Flopears, it seemed, were now fully allied to Rowforth and did not necessarily wait to be asked. In the past, Jac had confided, things had been far different, and dealings with mortals had been restricted to the once-a-year sacrifice.
Faster than he would have believed possible, the fighting tide turned. Kian found his gauntlets taking complete control of his hands and arms and almost his mind. Blocking, stabbing, slashing—his sword was busy while his shield hid the faces of dying men. But their horrible screams cut through to his ears. Who had ever fancied that combat was glorious? He could not think now, even to marvel at the speed of his blade and the intricate motions of his arm. He was simply a killing machine.
Then his horse screamed, and he was flying from the saddle over its neck. Somehow the gauntlets flung sword and shield and forced his body into an acrobatic roll. He bounced to his feet, twisted out of the way of a sword slash, saw Biscuit run the man through, and retrieved his weapons almost under the horse’s hooves. These gloves played it entirely too close for comfort.
“We have to retreat! Quick, before the flopears arrive!” It was Jac’s voice in the dust. Biscuit reached down a hand to Kian, but the gauntlet with the sword in it motioned him away.

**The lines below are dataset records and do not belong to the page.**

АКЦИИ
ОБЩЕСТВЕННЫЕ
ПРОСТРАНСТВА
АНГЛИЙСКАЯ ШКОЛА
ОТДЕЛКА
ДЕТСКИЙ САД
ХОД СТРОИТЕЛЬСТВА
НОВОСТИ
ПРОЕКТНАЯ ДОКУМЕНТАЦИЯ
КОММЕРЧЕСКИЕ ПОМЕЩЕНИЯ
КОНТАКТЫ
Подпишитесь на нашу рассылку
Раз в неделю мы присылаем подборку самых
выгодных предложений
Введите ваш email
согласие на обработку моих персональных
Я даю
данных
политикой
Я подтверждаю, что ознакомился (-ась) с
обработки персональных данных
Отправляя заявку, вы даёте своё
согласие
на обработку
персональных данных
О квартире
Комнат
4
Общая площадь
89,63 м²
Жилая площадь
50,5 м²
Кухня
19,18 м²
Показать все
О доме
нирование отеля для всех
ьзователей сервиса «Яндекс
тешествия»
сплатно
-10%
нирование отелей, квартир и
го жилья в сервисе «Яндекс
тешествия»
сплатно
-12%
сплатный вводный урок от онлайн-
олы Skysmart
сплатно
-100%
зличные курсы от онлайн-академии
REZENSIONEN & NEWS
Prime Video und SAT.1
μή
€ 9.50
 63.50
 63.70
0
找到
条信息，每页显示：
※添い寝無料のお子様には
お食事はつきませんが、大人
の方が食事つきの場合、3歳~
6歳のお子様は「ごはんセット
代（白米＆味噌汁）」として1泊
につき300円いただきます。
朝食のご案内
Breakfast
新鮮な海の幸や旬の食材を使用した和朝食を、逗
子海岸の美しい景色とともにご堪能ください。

Thinking only that he must get Lonny, Kian scrambled up the hillside, out of the lake of dust. How nice to catch a breath of fresh air! Once a sword cut at him, but his shield deflected the blow without even jerking hard. Then he was above the horses and on his way to the high rock and to Lonny. It was much too steep going, but the gauntlets knew no defeat. Without giving him a chance to do more than fight for breath, they grabbed saplings and brush and pulled his errant feet constantly upward on a path that seemed impossible for a mountain goeep. How nice it would be to have enchanted boots that governed his feet the way the magic gauntlets governed his hands.

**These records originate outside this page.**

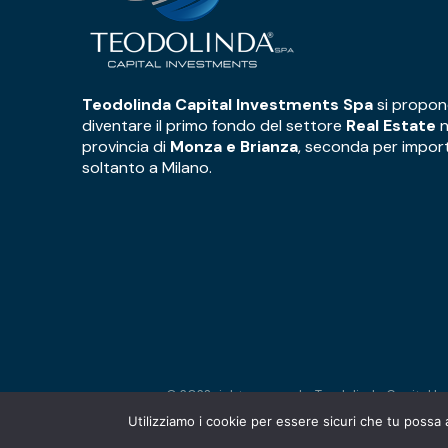
Teodolinda Capital Investments Spa
si propon
diventare il primo fondo del settore
Real Estate
n
provincia di
Monza e Brianza
, seconda per impor
soltanto a Milano.
© 2023 right reserved - Teodolinda Capital I
Utilizziamo i cookie per essere sicuri che tu possa 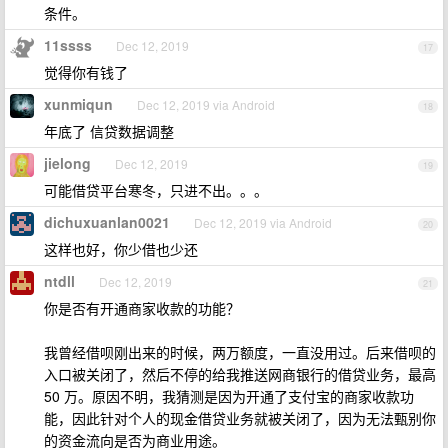
条件。
11ssss
Dec 12, 2019
17
觉得你有钱了
xunmiqun
Dec 12, 2019 via Android
18
年底了 信贷数据调整
jielong
Dec 12, 2019
19
可能借贷平台寒冬，只进不出。。。
dichuxuanlan0021
Dec 12, 2019 via Android
20
这样也好，你少借也少还
ntdll
Dec 12, 2019
21
你是否有开通商家收款的功能？
我曾经借呗刚出来的时候，两万额度，一直没用过。后来借呗的
入口被关闭了，然后不停的给我推送网商银行的借贷业务，最高
50 万。原因不明，我猜测是因为开通了支付宝的商家收款功
能，因此针对个人的现金借贷业务就被关闭了，因为无法甄别你
的资金流向是否为商业用途。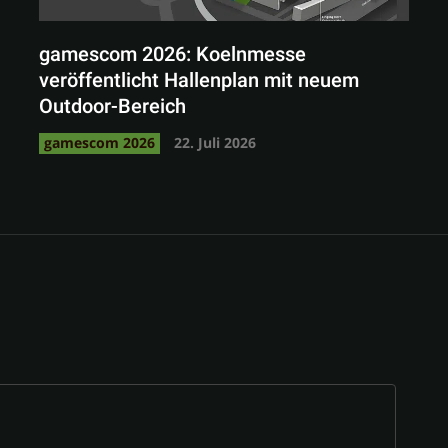
gamescom 2026: Koelnmesse
veröffentlicht Hallenplan mit neuem
Outdoor-Bereich
gamescom 2026
22. Juli 2026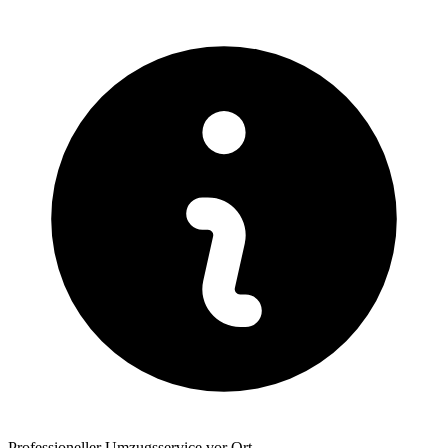
Professioneller Umzugsservice vor Ort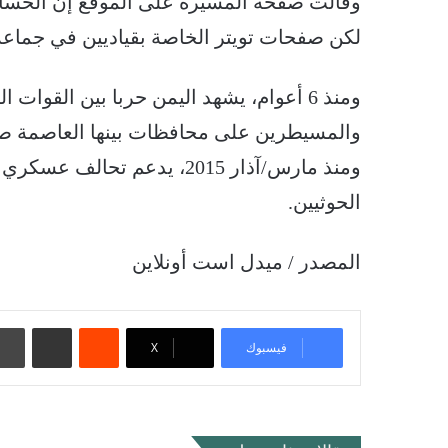
وقالت صفحة المسيرة على الموقع إن الحساب
لكن صفحات تويتر الخاصة بقياديين في جماعة
ومنذ 6 أعوام، يشهد اليمن حربا بين القوا
والمسيطرين على محافظات بينها العاصمة صنعاء، 
ومنذ مارس/آذار 2015، يدعم ت
الحوثيين.
المصدر / ميدل است أونلاين
‏Reddit
مشاركة عبر البريد
فيسبوك
‫X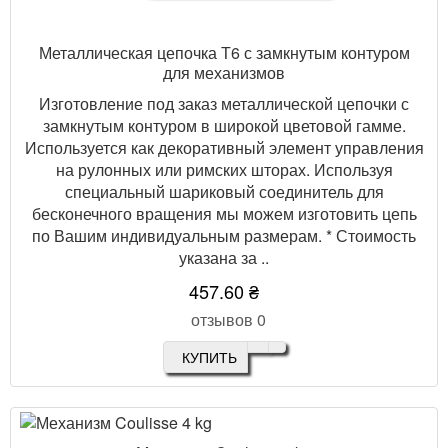
Металлическая цепочка Т6 с замкнутым контуром
для механизмов
Изготовление под заказ металлической цепочки с
замкнутым контуром в широкой цветовой гамме.
Используется как декоративный элемент управления
на рулонных или римских шторах. Используя
специальный шариковый соединитель для
бесконечного вращения мы можем изготовить цепь
по Вашим индивидуальным размерам. * Стоимость
указана за ..
457.60 ₴
отзывов 0
КУПИТЬ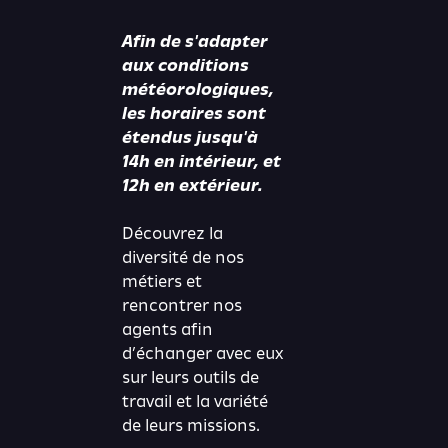
Afin de s'adapter
aux conditions
météorologiques,
les horaires sont
étendus jusqu'à
14h en intérieur, et
12h en extérieur.
Découvrez la
diversité de nos
métiers et
rencontrer nos
agents afin
d’échanger avec eux
sur leurs outils de
travail et la variété
de leurs missions.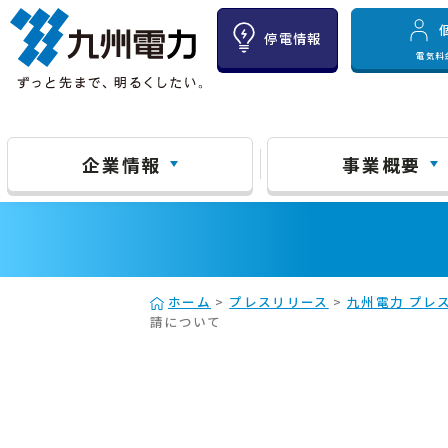
停電情報
電気料
企業情報
事業概要
ホーム
>
プレスリリース
>
九州電力 プレス
請について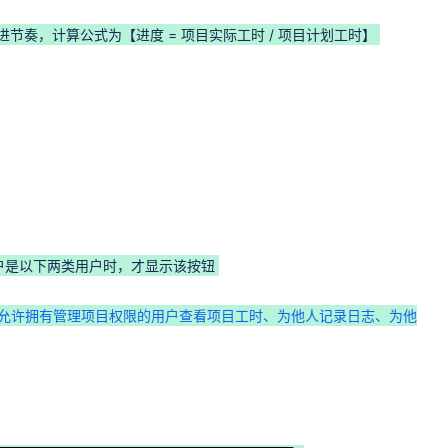
奏，计算公式为【进度 = 项目实际工时 / 项目计划工时】
户是以下两类用户时，才显示该按钮
允许拥有管理项目权限的用户查看项目工时、为他人记录日志、为他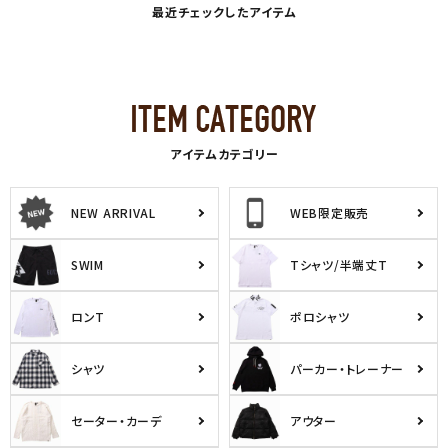
最近チェックしたアイテム
アイテムカテゴリー
NEW ARRIVAL
WEB限定販売
SWIM
Tシャツ/半端丈T
ロンT
ポロシャツ
シャツ
パーカー・トレーナー
セーター・カーデ
アウター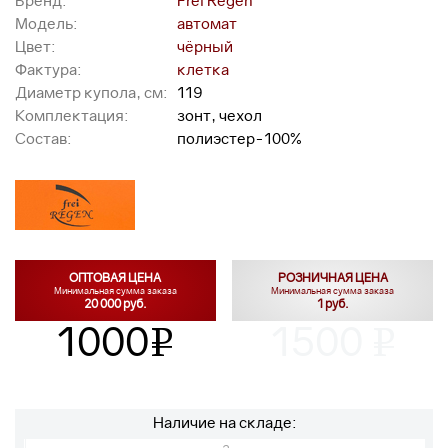
Бренд:
Frei Regen
Модель:
автомат
Цвет:
чёрный
Фактура:
клетка
Диаметр купола, см:
119
Комплектация:
зонт, чехол
Состав:
полиэстер-100%
ОПТОВАЯ ЦЕНА
РОЗНИЧНАЯ ЦЕНА
Минимальная сумма заказа
Минимальная сумма заказа
20 000 руб.
1 руб.
1000
1500
v
v
Наличие на складе: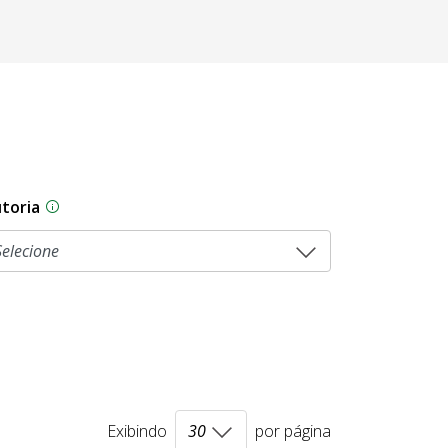
toria
As proposições legislativas na CLDF podem ser origi
Exibindo
por página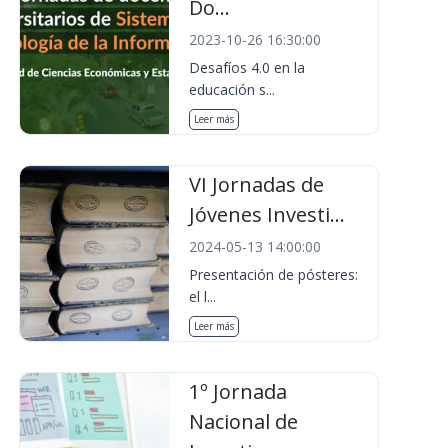
Do...
2023-10-26 16:30:00
Desafíos 4.0 en la
educación s...
Leer más
VI Jornadas de
Jóvenes Investi...
2024-05-13 14:00:00
Presentación de pósteres:
el l...
Leer más
1º Jornada
Nacional de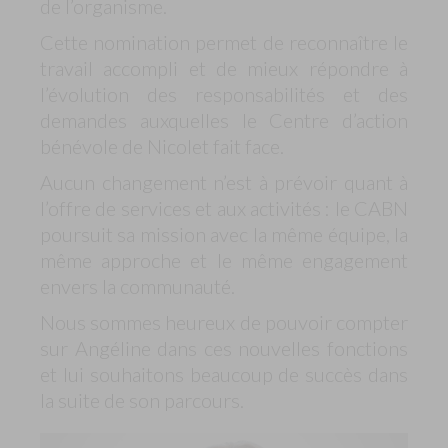
de l’organisme.
Cette nomination permet de reconnaître le
travail accompli et de mieux répondre à
l’évolution des responsabilités et des
demandes auxquelles le Centre d’action
bénévole de Nicolet fait face.
Aucun changement n’est à prévoir quant à
l’offre de services et aux activités : le CABN
poursuit sa mission avec la même équipe, la
même approche et le même engagement
envers la communauté.
Nous sommes heureux de pouvoir compter
sur Angéline dans ces nouvelles fonctions
et lui souhaitons beaucoup de succès dans
la suite de son parcours.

Now he was at the crest of the hill, coming up by the rock. Lonny was on the rock, her eyes fixed glassily on a flopear advancing on her with raised club. In a moment the flopear would bash in her head and send her lifeless body tumbling down to the battlefield below. No wonder the gauntlets had hauled him up here so rapidly; had he realized the reason for their urgency, he would have strained yet more to make it sooner. As it was—
He could not make it in time; the remaining distance was too great. But even as he realized this, his right glove whipped his sword down, slicing at the ground broadside. The point caught a stone and drove it out and up in what his father called a golf drive. The little stone sailed across and flew at the flopear’s face. Then, as if its job were done, the gauntlet sheathed the sword.
The flopear, no slouch, saw the missile coming and ducked, and the stone missed. But this distracted him from the girl. He looked across and saw the new enemy cresting the hill. The flopear reoriented, bracing himself and taking a defensive posture with the club. Then, satisfied that he faced only one new enemy, he lifted the club for a smash. There was no point in bashing the helpless girl if he got his own head lopped off immediately after.
Kian’s gauntlets got him to the top and on his feet and his shield up in front of his face before the flopear could fully turn and redirect his blow. But he no longer held his sword. He had foolishly sheathed it, and had no time to draw. Kian lurched on his feet as the club smashed against the shield. Despite the gauntlets, he almost fell. This flopear was a true warrior, balanced and ready despite his surprise, while Kian was a bumbling fool.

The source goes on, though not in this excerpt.